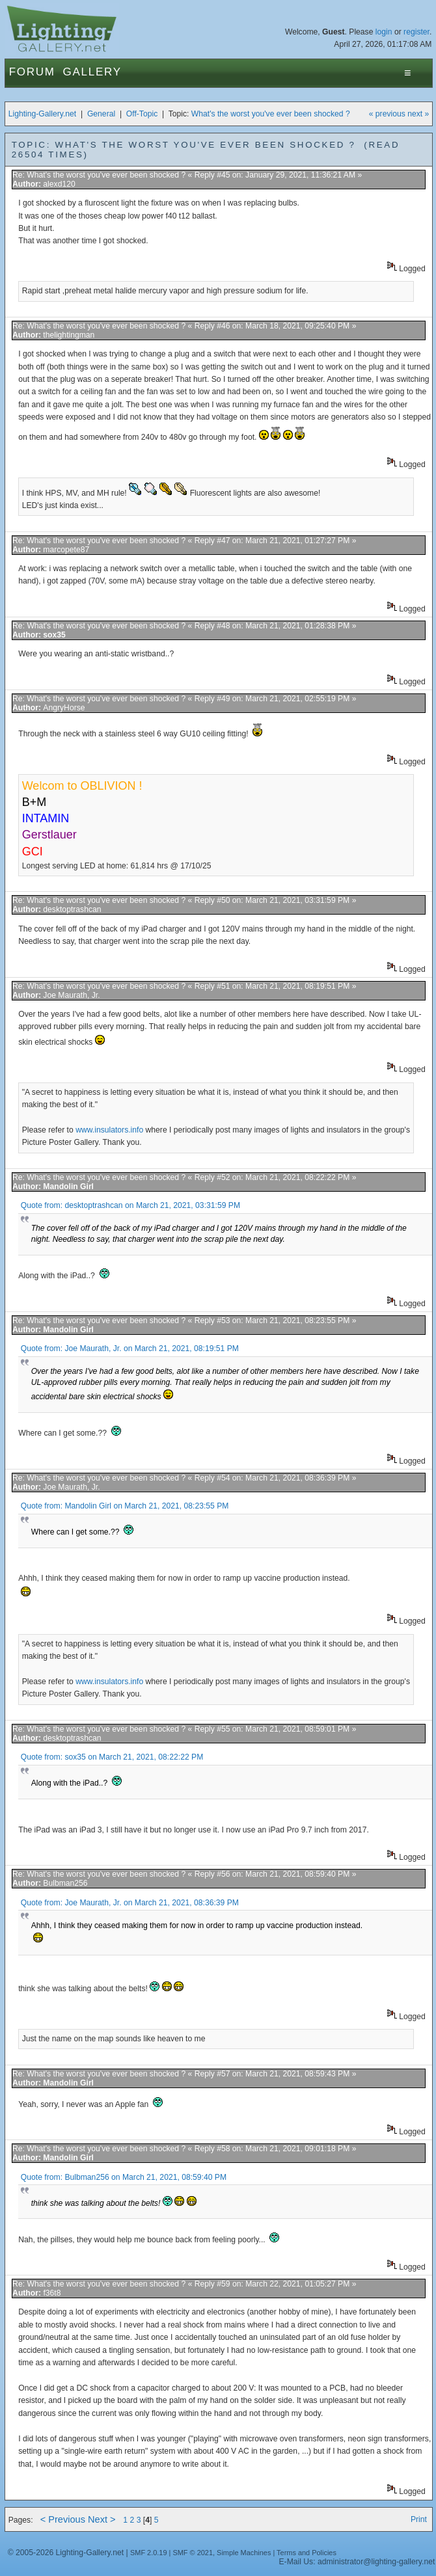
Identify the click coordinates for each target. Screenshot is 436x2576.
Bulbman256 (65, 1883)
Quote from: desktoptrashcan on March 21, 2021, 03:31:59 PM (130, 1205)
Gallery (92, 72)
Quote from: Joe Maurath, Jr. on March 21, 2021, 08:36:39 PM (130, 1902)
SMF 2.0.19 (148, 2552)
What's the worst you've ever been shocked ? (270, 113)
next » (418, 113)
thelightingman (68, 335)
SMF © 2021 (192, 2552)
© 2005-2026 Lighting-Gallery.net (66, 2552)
--
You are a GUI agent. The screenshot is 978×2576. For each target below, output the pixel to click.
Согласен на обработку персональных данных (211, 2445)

* _TASK OBJECTIVE_
As listed above, the lines from the line with "What's the worst" to the line with "Lighting-Gallery.net (66, 2552)" are to be echoed exactly, with both ends included and nothing added.

* _EXPECTED ANSWER_
What's the worst you've ever been shocked ? (270, 113)
next » (418, 113)
thelightingman (68, 335)
SMF © 2021 (192, 2552)
© 2005-2026 Lighting-Gallery.net (66, 2552)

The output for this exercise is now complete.